Himmel hier auf Erden
Jetzt schon? Christen können tatsächlich «etwas Himmel» erfahren, z. B. als beglückende Entlastung in Konflikten und Verletzungen, weil sie  im Geist Jesu agieren können. Petrus war bei einem lästigen Mitmenschen mit seiner Geduld am Ende und fragte Jesus entnervt: «Reicht es nicht endl ich, wenn ich siebenmal vergeben habe?» Und Jesus antwortete überraschend: «Nicht nur sieben, sondern siebzig mal sieben  Mal!» Himmel «geschieht» also dort, wo mich Gottes Liebe aus der Spirale von Hass und Gegenhass, Gewalt und Gegengewalt dazu befreit, das Böse mit Gutem  zu überwinden. Jesus hat das nicht nur gelehrt, sondern am Kreuz praktiziert, als er betete: «Vater, vergib ihnen, denn sie wissen nicht, was sie tun.» Tatsächlich, Orte mit «himmlischen Namen » und «himmlischer Atmosphäre» gibt es auf Erden.

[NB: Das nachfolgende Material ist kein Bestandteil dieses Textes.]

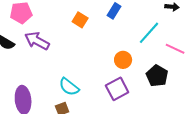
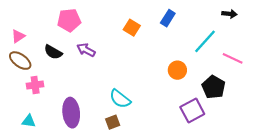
purple arrow: (37, 41) -> (86, 50), size x0.7
purple square: (117, 89) -> (192, 110), moved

Allerdings: Nachhaltiger ist der Himmel schon dort erfahrbar, wo mich Gottes Heiliger Geist für die dienende Gottesliebe und eine friedlich-versöhnliche Grundhaltung befreien kann. Jesus nennt diese Leute in der Bergpredigt «glückselig », denn sie erleben bereits ansatzweise den von Gott verheissenen ewigen Himmel:
• Die herrliche, befreiende Versöhnung und entlastende Begnadigung!
• Den vollkommenen universalen Frieden mit dem dreifaltigen Gott!
• Die von Schmerz, Leid, Tränen und teuflischer Verführung erlöste Welt!
• Die vollendete, vorbehaltlose Gemeinschaft mit Gott und untereinander!